• _What the exercise asks_: Give every line from the entries that contains "will".

• _Dataset records_:
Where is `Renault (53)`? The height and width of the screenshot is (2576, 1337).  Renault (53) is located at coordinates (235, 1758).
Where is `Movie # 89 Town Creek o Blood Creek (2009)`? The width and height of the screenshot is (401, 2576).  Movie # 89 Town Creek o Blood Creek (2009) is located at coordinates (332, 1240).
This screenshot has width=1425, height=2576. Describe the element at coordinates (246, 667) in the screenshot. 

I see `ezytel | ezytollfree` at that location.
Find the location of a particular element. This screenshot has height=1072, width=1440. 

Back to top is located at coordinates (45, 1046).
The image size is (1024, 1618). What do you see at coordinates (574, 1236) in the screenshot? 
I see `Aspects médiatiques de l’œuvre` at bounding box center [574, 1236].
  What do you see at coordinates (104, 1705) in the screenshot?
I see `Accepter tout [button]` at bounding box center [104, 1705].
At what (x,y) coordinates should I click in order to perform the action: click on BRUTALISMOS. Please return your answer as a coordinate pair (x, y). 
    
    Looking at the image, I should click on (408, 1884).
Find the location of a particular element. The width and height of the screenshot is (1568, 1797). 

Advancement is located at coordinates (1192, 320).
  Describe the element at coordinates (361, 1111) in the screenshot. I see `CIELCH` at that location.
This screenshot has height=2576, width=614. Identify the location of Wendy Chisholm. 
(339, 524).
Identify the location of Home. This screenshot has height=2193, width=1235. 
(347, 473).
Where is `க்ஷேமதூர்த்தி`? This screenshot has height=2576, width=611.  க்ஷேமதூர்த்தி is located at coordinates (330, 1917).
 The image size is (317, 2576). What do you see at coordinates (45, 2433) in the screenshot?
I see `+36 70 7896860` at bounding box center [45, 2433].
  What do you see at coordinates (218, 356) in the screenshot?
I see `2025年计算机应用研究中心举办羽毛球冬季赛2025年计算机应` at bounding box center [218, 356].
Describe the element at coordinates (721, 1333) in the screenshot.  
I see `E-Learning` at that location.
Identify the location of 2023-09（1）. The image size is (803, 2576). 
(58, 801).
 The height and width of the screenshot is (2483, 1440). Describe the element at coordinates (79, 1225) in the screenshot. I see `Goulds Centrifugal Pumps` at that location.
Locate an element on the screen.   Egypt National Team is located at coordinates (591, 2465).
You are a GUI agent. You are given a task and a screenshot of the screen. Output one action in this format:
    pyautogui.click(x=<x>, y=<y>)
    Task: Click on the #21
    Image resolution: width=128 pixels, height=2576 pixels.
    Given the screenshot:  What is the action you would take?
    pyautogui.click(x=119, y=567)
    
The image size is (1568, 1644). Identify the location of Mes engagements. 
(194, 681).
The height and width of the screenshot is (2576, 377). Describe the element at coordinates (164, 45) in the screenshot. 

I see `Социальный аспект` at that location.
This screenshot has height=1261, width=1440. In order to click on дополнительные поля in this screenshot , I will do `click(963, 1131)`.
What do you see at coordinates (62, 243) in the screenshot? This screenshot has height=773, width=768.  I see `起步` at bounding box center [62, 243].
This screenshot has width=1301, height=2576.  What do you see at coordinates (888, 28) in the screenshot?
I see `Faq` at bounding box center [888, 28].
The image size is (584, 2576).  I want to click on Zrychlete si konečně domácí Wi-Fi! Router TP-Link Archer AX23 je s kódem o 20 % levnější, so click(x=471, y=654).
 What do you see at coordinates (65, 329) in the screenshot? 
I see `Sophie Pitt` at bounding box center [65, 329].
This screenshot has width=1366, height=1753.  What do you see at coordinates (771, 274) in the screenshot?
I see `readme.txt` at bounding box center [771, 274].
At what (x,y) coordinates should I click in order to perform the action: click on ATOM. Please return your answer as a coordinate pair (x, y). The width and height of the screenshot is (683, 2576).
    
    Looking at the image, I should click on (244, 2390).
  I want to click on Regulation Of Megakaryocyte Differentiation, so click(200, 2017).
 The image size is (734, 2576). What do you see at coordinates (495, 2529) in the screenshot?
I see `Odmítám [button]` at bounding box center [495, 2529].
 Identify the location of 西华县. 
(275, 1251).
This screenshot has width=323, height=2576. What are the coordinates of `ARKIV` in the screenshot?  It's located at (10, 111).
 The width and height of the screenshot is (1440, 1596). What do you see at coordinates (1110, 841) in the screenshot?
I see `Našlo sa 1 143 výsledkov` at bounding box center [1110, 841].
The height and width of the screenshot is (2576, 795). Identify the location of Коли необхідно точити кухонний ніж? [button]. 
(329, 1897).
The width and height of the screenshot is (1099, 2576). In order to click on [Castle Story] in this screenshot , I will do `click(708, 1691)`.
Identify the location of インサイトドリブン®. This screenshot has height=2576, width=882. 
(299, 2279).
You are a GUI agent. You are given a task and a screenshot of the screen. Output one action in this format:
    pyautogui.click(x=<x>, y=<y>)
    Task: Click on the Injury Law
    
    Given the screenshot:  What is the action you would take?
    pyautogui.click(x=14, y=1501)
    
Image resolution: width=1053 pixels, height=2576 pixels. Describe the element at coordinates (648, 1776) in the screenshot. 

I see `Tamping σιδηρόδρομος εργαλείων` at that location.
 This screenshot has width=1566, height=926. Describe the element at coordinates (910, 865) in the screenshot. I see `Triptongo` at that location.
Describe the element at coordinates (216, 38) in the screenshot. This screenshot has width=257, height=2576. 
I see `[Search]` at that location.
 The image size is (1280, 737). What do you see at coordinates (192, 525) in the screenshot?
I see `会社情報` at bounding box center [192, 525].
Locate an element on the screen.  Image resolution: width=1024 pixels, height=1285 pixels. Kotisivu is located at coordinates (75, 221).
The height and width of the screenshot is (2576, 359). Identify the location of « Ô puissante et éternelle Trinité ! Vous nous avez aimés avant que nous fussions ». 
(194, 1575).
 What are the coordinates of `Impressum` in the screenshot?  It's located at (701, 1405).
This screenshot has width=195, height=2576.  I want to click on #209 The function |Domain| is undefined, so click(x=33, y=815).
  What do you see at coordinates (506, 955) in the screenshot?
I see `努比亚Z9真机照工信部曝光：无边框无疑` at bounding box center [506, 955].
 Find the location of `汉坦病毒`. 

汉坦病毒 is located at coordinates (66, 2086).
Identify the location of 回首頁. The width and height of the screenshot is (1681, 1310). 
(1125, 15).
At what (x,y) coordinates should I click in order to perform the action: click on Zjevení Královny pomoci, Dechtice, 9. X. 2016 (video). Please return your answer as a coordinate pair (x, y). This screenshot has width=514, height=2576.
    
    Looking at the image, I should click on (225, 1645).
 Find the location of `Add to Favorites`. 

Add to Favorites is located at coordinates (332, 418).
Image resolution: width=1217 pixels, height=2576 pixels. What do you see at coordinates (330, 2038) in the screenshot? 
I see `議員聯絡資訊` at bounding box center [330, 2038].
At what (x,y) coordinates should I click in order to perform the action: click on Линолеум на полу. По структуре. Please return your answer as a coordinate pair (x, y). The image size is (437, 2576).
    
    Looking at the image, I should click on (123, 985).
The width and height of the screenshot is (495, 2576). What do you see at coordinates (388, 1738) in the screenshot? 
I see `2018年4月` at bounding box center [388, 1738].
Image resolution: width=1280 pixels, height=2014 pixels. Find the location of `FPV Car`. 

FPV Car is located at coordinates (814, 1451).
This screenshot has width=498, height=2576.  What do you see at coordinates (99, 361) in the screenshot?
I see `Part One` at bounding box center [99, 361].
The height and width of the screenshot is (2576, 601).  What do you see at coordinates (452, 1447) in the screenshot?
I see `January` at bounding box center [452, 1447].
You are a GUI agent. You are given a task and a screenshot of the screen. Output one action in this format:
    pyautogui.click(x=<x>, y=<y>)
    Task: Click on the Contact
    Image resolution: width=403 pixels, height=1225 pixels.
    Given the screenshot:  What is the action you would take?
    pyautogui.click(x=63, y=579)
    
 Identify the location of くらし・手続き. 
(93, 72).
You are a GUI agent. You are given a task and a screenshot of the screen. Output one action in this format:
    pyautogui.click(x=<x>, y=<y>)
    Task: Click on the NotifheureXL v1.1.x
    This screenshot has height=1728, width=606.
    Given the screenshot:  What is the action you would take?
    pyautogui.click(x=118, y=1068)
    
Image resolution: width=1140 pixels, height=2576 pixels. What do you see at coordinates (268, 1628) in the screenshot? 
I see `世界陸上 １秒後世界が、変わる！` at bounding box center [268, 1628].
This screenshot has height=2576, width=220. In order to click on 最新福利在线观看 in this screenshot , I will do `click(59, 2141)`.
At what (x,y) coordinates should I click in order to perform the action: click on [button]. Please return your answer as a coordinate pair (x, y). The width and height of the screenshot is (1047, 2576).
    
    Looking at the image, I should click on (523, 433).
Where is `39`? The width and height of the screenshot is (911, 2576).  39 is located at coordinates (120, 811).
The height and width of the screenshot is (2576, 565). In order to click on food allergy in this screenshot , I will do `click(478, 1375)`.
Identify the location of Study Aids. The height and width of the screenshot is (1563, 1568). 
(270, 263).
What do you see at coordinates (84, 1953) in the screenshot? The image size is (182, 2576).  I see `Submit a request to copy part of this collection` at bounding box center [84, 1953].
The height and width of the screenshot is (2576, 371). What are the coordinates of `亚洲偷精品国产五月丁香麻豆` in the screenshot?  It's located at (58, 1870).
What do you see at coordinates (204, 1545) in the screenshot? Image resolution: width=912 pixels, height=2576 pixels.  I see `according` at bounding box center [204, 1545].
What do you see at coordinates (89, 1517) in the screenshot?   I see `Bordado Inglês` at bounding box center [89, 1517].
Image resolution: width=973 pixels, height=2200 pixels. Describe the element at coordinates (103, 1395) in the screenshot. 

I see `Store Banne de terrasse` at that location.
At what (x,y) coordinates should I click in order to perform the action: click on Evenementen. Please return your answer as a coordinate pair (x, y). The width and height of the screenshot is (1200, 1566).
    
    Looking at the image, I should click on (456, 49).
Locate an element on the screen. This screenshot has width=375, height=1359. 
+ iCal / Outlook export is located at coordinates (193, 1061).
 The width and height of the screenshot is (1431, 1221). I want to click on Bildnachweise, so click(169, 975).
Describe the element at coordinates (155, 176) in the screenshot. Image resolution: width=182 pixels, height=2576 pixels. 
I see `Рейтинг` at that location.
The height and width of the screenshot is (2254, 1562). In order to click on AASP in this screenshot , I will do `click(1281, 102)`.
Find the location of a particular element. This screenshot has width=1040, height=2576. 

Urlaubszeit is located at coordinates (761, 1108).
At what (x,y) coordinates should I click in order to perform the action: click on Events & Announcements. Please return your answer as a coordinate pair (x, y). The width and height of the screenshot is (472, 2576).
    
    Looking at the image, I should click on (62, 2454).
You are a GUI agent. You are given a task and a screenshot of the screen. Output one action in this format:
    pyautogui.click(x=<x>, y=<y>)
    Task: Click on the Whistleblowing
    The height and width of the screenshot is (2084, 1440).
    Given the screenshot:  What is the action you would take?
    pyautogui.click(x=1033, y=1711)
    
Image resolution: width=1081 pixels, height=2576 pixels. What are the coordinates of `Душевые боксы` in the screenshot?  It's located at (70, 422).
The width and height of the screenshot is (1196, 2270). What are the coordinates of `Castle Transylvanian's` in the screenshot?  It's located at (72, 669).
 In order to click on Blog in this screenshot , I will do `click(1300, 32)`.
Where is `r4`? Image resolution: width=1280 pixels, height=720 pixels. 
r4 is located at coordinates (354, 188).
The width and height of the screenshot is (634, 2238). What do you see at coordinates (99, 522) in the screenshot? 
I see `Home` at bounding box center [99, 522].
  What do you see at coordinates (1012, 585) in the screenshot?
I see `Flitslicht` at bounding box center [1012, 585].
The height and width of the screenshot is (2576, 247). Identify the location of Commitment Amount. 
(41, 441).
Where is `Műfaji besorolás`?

• _Output_:
This screenshot has height=1261, width=1440. In order to click on дополнительные поля in this screenshot , I will do `click(963, 1131)`.
The width and height of the screenshot is (1099, 2576). In order to click on [Castle Story] in this screenshot , I will do `click(708, 1691)`.
This screenshot has height=2576, width=220. In order to click on 最新福利在线观看 in this screenshot , I will do `click(59, 2141)`.
The height and width of the screenshot is (2576, 565). In order to click on food allergy in this screenshot , I will do `click(478, 1375)`.
The height and width of the screenshot is (2254, 1562). In order to click on AASP in this screenshot , I will do `click(1281, 102)`.
 In order to click on Blog in this screenshot , I will do `click(1300, 32)`.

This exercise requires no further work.